Liverpool Sound and Vision Rating * * * * *
If you can imagine a smile, beaming in the face of adversity, usually thankful for just having made it through each day without causing some sort of incident in which the brain will replay it over and over again till the subject becomes engrained, scarred, indelibly stamped on the forehead and seared like a brand on a cattle farm somewhere deep in the heart of Texas. If you can imagine that smile, then it doesn’t matter what they call you, you are in the realm of the Dumb Animals and it is arguably the best place to be.

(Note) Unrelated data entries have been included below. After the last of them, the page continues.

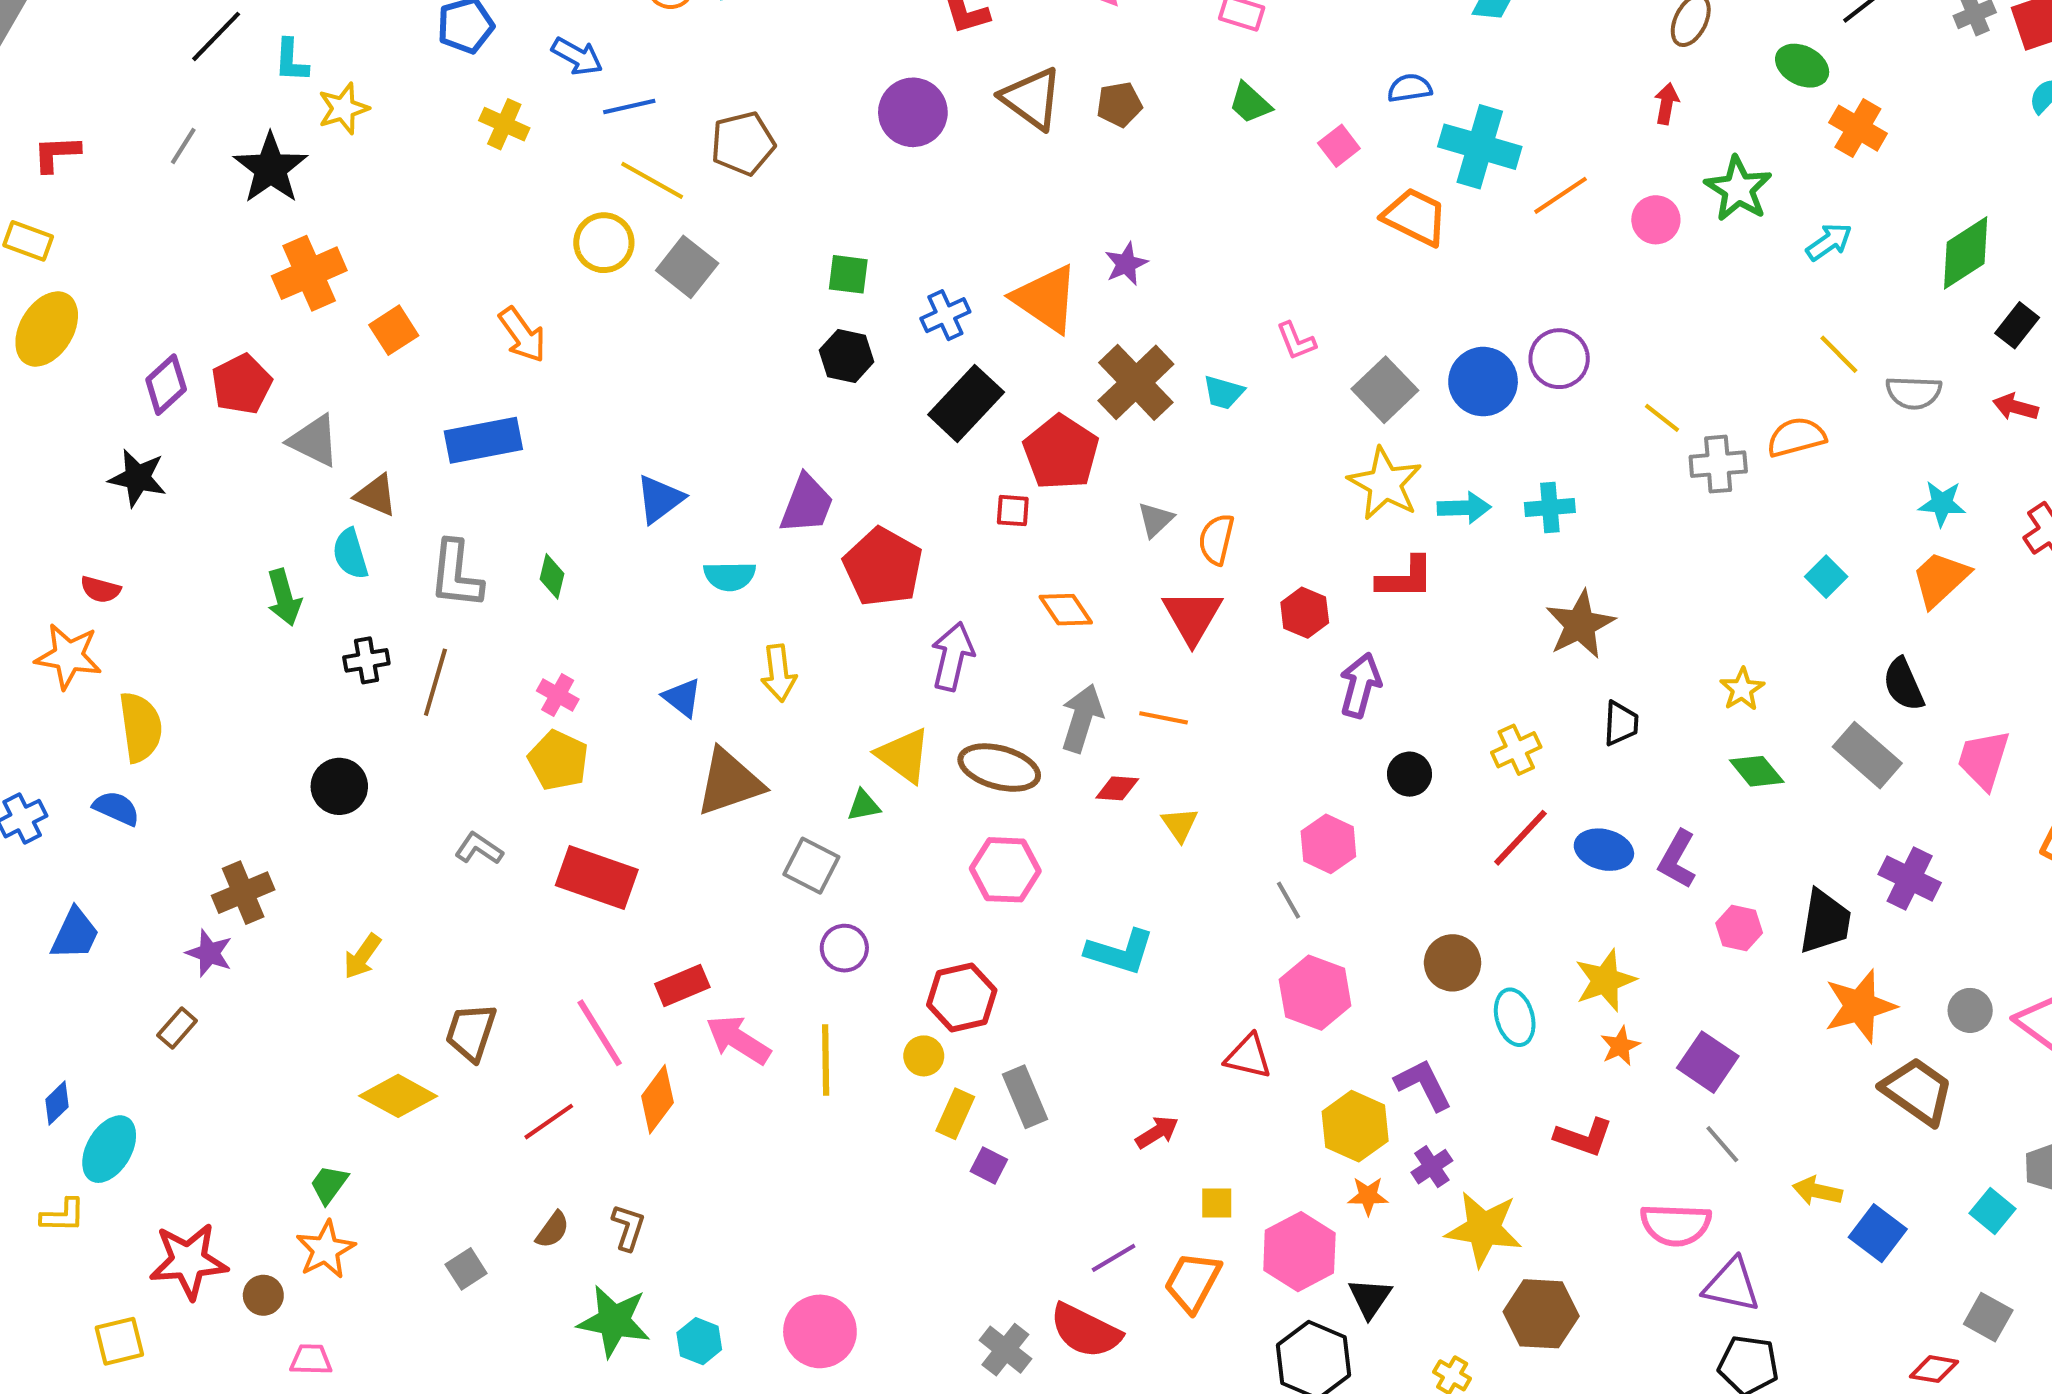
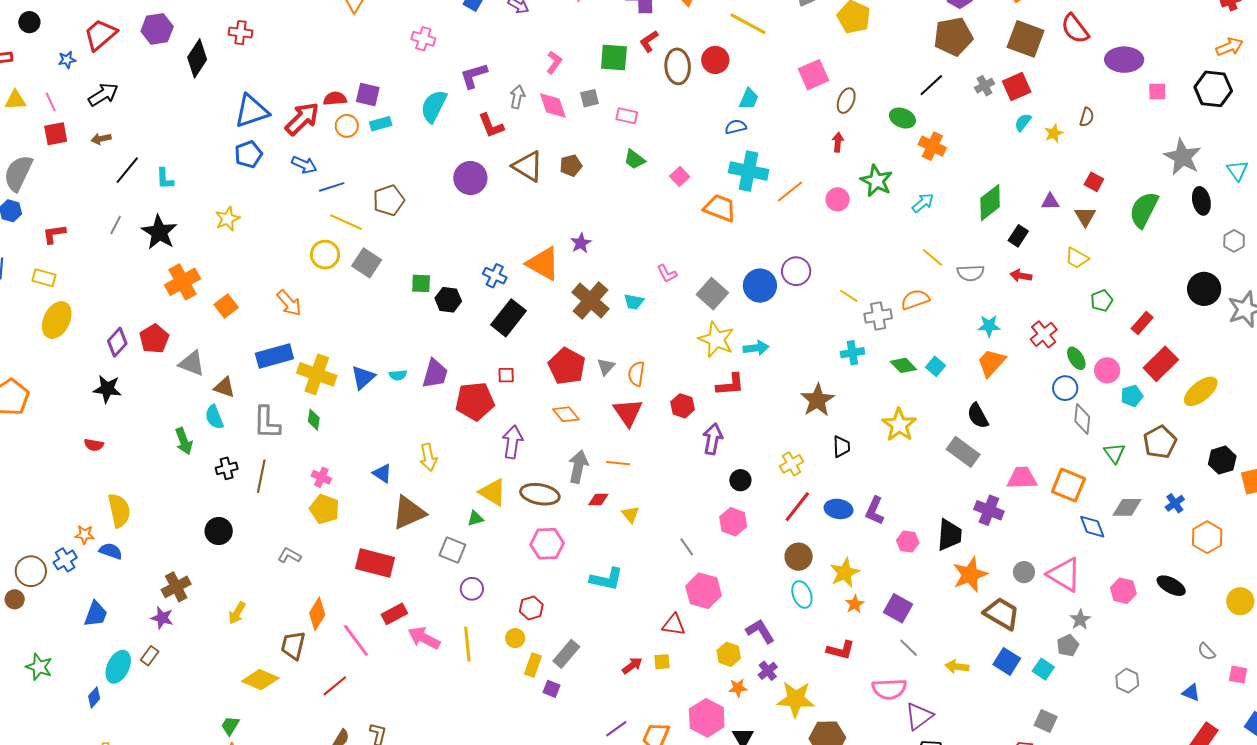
blue semicircle: (1410, 88) -> (736, 127), moved
yellow star: (343, 109) -> (228, 219), moved
yellow cross: (504, 124) -> (317, 374), moved, size x1.6
green square: (848, 274) -> (421, 283), moved
blue cross: (945, 315) -> (495, 276), turned -35
red pentagon: (1061, 452) -> (567, 366), moved
cyan cross: (1550, 508) -> (852, 353), moved
red square: (1013, 511) -> (506, 375), moved
red pentagon: (883, 567) -> (475, 401), turned -30
cyan semicircle: (730, 576) -> (398, 375), moved, size x0.7
orange star: (68, 656) -> (85, 535), moved, size x0.6
yellow star: (1742, 689) -> (899, 425), size x1.6
pink trapezoid: (1984, 760) -> (1022, 478), moved, turned 76
green diamond: (1757, 771) -> (903, 365), moved
pink hexagon: (1328, 844) -> (733, 522), moved
red rectangle: (597, 878) -> (375, 563), moved
brown circle: (1453, 963) -> (799, 557), moved
red hexagon: (962, 997) -> (531, 608), size x0.7
gray rectangle: (1025, 1097) -> (566, 654), turned 68
orange diamond: (657, 1099) -> (317, 614), moved
yellow hexagon: (1355, 1126) -> (729, 654), size x0.7
cyan ellipse: (109, 1149) -> (118, 667), moved
yellow square: (1217, 1203) -> (662, 662), moved
blue square: (1878, 1233) -> (1007, 661), moved
purple triangle: (1732, 1285) -> (919, 716), turned -44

For Wirral-based band Scaredycats, Dumb Animals is a true eye opener, a wonderful revelation of lyrical prowess and the sheer gall in carrying it off, like a suit stitched together from outrageous colour schemes, with the glint in the eye that can attract even the stoniest of hearts as it is being worn lovingly down the busy market place of music, Dumb Animals is magnificent, panache like steel, sensitive to lyric and music alike.
There is in the music a memory of how someone such as Neil Hannon from the Divine Comedy presents his music to the multitude, it is to embrace the poetic, to see the possibilities as endless and to make them match, make them larger than life and bold, to stand out and be memorable, not be trapped by the photographer’s camera and the slow lens but instead to be recorded in full flight; no dumb animal, just musicians of absolute worth.
In tracks such as Parcel Tracking, Independent Life, the brutality and underlying insanity of Bombs, Heart Attack, Are We Dead? and the album’s title track Dumb Animals, Scaredycats have shown that the poet doesn’t have to be stuffy, full of loathing for themselves and just two shorts away from delivering their lines in an awkward manner; they instead can be frank, engaging, have the most sparkling wit and ready humour, and even in the most disheartening of songs, in which the point of existence is challenged severely, it can still be something of absolute beauty that catches the soul and playfully strokes it till it purrs.
Dumb Animals, they are far in advance of us, they are the intellect to our plainness and arrogance and to that Scaredycats have broken the silence and should be lauded and raved over.